▶ [What is being asked]:
Here is the listing. Report each line in it that contains the string "sportovce".

•••••

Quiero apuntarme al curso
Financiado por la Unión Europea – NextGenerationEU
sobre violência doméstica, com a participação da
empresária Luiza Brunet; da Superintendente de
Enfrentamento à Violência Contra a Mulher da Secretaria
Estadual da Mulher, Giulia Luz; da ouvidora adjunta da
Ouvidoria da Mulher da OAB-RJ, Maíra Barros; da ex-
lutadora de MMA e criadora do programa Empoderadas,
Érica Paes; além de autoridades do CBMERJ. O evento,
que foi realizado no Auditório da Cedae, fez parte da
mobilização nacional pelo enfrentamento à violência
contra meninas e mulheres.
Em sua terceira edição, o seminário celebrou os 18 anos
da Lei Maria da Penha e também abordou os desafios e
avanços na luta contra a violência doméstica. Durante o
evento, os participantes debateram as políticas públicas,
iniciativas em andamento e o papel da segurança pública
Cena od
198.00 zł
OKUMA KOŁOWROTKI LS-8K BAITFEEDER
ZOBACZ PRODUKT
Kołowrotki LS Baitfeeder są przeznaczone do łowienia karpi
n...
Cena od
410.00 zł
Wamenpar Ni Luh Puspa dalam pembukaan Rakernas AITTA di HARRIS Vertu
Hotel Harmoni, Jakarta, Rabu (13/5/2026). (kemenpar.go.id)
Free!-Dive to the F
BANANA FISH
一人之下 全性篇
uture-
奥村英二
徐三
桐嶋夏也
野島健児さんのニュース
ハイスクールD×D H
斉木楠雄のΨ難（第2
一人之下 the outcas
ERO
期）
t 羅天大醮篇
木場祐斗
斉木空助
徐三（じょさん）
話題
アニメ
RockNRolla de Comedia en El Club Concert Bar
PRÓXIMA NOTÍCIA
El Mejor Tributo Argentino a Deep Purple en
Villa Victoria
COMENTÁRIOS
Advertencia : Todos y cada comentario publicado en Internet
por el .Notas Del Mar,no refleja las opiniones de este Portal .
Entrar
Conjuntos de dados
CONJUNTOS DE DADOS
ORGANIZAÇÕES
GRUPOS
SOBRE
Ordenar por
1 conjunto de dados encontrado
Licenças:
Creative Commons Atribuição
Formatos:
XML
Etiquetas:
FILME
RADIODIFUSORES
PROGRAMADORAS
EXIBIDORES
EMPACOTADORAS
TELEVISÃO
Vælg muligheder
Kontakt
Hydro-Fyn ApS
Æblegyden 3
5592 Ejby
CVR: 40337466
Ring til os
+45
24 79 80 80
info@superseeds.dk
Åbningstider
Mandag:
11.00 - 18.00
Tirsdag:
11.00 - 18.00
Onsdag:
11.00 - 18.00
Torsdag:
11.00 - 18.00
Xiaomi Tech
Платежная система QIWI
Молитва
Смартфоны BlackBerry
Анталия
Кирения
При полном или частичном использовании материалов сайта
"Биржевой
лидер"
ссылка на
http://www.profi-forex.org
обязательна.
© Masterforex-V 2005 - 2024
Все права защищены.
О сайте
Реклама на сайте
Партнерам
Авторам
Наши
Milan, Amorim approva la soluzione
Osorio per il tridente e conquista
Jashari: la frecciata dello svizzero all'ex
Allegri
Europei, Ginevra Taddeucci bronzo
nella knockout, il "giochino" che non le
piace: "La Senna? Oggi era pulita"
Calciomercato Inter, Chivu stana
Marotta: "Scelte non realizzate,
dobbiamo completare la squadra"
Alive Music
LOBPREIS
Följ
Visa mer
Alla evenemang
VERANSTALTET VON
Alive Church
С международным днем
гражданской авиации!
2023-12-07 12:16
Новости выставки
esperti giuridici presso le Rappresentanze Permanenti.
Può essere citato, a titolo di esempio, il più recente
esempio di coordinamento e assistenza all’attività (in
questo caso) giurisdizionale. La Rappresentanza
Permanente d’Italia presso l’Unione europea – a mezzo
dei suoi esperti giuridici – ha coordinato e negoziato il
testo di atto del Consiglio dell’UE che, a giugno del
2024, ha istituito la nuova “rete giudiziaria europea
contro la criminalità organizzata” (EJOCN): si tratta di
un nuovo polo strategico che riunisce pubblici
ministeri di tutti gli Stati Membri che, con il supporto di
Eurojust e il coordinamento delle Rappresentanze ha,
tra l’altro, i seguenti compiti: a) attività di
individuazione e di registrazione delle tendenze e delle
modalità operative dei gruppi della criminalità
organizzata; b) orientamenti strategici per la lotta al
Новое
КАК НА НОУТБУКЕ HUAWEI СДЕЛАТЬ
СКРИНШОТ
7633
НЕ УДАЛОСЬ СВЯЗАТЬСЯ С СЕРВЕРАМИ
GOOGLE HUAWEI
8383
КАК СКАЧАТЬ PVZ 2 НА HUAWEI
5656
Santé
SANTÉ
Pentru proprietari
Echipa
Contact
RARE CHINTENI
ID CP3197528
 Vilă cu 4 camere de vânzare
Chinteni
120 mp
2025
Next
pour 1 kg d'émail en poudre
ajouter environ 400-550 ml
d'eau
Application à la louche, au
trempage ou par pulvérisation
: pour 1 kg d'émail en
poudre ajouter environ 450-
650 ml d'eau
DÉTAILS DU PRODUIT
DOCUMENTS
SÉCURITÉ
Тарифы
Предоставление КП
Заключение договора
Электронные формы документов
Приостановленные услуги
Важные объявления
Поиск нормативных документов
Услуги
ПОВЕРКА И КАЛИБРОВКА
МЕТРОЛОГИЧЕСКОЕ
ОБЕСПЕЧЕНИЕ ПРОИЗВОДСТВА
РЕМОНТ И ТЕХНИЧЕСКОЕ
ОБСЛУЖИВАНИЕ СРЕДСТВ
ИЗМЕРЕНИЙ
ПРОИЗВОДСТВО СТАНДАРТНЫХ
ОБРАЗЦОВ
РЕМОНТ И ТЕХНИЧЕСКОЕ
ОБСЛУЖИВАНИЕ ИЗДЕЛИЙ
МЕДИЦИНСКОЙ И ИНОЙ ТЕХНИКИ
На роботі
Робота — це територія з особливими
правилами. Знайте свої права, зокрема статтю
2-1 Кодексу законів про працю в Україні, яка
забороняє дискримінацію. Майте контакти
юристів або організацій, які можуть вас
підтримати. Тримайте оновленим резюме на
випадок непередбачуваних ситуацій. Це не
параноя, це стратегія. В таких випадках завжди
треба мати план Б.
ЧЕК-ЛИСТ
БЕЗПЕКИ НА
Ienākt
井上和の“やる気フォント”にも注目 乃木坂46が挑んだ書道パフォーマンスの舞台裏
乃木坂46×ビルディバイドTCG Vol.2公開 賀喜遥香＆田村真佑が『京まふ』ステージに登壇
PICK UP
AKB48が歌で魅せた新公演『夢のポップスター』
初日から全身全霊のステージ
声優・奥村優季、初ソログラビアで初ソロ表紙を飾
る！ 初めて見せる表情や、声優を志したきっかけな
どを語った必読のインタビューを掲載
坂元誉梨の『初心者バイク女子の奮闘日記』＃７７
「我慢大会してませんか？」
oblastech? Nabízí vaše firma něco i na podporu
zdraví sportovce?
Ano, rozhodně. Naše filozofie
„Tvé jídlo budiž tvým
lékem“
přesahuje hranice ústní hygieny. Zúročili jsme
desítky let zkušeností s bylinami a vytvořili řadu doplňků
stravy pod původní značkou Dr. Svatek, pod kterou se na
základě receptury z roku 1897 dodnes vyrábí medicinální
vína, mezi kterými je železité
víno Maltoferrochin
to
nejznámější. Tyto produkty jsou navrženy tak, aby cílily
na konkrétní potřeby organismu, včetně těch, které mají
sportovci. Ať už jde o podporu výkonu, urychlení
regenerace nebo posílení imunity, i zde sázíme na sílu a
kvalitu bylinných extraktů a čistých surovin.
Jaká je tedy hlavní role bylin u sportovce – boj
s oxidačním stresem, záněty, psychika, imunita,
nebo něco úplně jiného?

•••••

▶ [Task answer]:
zdraví sportovce?
Jaká je tedy hlavní role bylin u sportovce – boj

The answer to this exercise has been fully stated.